The Perfect Patient

medical try hard

1/17/20262 min read

I used to try so hard to be the perfect patient. Like if I could just figure out how to be exactly what they need me to be I am winning. I will be the most still. I will do everything right. In this moment I will be perfect and they will like me.

At the dentist I would stay so still. Keep my mouth wide wide open and never wiggle. Answer all the questions, laugh at all the jokes. You’ve got great teeth! they would say. Good enamel. I’d never felt so proud.

There is something about the doctors office, the dentist chair. A laboratory. The white coats and the background music. The quiet authority. The formality and the repetition. The controlled attention focused just on me and no one else. The careful delivery of care, the way they explained everything before they did it.

It was something specific that was needed and I knew what it was. I could do it and I was good at it and they praised me for doing such a great job. The lollipops and the praise were heady stuff. Not a lot of sugar and positive reinforcement at my house. No way to get it right. No clear parameters. No established path to success.

My whole life I was the perfect patient. Until I wasn’t. Couldn’t sit still. Couldn’t hear them. Everything was too much. I stopped being able to try so hard. I couldn’t control the wiggling. I literally could not sit still for that long. I tried to ignore it. Tried to muscle through. But the obedient girl was gone.

It didn’t matter how hard I tried. I couldn’t muscle through. The wiggles won. I felt I had failed and the worst part was they looked at me like I was crazy. Like I had betrayed the sacred doctors office trust. Like I wasn’t special now. I was just normal. Just like everyone else.

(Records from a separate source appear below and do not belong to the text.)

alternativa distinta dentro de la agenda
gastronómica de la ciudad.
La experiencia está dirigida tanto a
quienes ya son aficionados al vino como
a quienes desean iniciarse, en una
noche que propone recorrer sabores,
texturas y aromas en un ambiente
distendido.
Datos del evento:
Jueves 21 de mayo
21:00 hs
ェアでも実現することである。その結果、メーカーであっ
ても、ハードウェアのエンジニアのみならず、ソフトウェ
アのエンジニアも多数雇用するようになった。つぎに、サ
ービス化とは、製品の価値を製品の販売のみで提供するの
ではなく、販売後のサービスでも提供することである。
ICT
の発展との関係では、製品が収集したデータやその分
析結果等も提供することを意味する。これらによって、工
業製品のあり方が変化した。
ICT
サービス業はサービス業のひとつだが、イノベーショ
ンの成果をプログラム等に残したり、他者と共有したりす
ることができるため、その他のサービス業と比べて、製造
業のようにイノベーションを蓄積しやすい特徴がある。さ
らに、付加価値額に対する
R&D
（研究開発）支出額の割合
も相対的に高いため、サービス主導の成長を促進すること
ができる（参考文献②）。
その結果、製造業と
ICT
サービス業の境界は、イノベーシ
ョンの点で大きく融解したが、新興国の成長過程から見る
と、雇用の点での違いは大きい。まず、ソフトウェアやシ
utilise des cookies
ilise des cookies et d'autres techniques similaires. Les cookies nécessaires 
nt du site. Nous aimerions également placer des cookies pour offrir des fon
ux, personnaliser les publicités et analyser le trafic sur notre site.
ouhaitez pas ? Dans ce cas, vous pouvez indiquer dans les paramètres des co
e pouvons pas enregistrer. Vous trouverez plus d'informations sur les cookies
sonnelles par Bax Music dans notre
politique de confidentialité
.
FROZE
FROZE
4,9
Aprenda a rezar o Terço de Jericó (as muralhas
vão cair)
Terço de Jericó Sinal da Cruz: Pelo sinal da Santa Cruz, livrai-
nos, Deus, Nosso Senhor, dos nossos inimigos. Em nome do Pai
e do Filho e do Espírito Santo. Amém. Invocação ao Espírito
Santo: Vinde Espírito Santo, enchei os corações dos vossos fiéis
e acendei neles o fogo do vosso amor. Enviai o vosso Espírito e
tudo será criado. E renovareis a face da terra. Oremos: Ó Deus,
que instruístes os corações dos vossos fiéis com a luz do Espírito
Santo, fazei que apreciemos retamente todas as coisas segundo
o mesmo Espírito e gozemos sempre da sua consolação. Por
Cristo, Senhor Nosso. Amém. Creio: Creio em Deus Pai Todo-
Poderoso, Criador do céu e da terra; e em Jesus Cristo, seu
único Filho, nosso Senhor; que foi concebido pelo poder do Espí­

I found a new dentist. One that has a special room for people who get overwhelmed by too much input. One that understands. I remember the first time someone asked me if I was ok. They noticed that I’d stopped being able to take in the sights and asked if I wanted to go home. I really did. No one had ever noticed before. Or if they did they didn’t mention it.

It felt nice to have someone notice I was on overwhelm. To have them ask if I wanted to stop and go home. It’s hard to admit I’m not the perfect patient. But the praise was never for me. Not the real me. It was for the performance. For the persona. The mask went to the dentist. I stayed home.